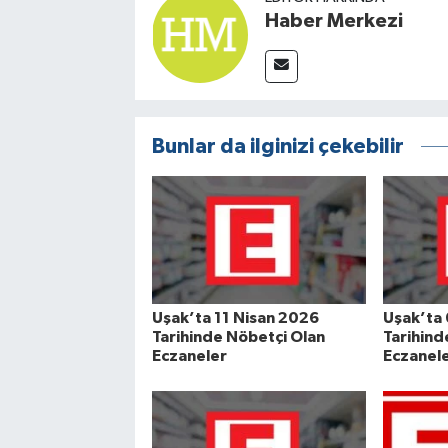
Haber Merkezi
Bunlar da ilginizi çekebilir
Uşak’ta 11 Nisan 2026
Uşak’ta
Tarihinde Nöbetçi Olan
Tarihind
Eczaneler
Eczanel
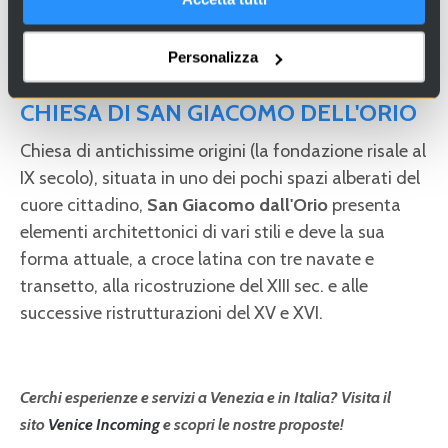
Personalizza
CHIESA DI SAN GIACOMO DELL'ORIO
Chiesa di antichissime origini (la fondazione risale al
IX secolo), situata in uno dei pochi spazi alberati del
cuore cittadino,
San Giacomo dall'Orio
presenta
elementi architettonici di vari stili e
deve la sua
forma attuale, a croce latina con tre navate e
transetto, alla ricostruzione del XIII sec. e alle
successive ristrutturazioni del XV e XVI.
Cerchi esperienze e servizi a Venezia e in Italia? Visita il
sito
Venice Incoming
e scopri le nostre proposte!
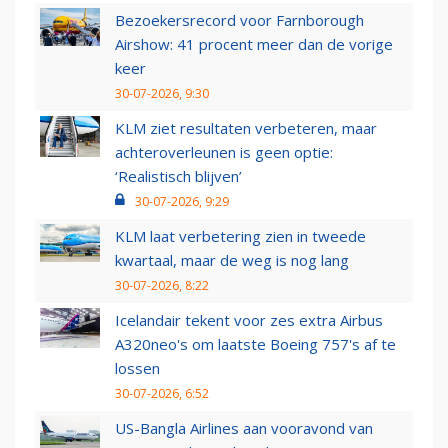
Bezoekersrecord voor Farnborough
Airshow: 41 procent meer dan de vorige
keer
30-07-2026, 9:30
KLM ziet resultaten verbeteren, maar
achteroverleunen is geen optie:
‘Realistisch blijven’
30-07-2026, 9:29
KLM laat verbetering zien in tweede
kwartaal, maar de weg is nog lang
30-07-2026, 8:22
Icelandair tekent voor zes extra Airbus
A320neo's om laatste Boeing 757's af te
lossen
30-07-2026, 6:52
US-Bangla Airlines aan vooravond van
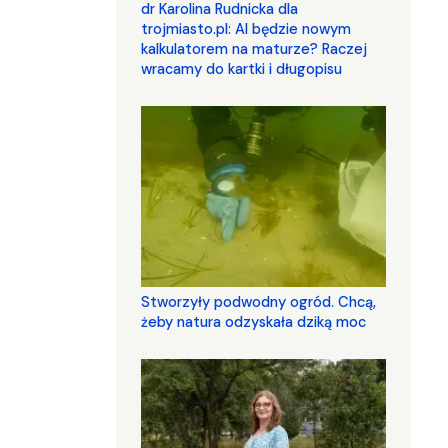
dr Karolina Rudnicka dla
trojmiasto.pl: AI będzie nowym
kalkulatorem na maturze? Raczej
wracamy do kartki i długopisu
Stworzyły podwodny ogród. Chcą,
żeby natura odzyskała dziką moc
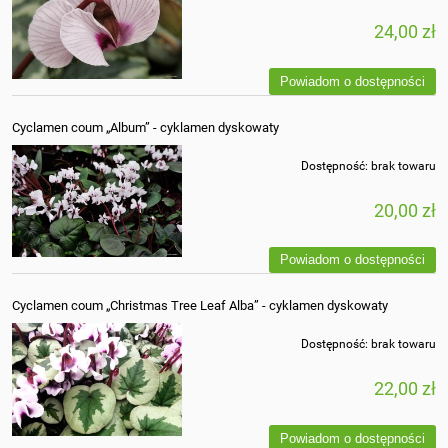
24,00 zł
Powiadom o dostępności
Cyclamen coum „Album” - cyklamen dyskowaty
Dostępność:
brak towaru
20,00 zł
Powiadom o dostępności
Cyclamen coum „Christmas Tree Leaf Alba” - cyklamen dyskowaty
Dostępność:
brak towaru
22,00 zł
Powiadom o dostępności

** Exercise instructions **
In the material above, which lines fall between the one holding "deve la sua" and the one holding "30-07-2026, 8:22", inclusive? Print exactly those, with the pictures left out.

** Result for this task **
deve la sua
forma attuale, a croce latina con tre navate e
transetto, alla ricostruzione del XIII sec. e alle
successive ristrutturazioni del XV e XVI.
Cerchi esperienze e servizi a Venezia e in Italia? Visita il
sito
Venice Incoming
e scopri le nostre proposte!
Bezoekersrecord voor Farnborough
Airshow: 41 procent meer dan de vorige
keer
30-07-2026, 9:30
KLM ziet resultaten verbeteren, maar
achteroverleunen is geen optie:
‘Realistisch blijven’
30-07-2026, 9:29
KLM laat verbetering zien in tweede
kwartaal, maar de weg is nog lang
30-07-2026, 8:22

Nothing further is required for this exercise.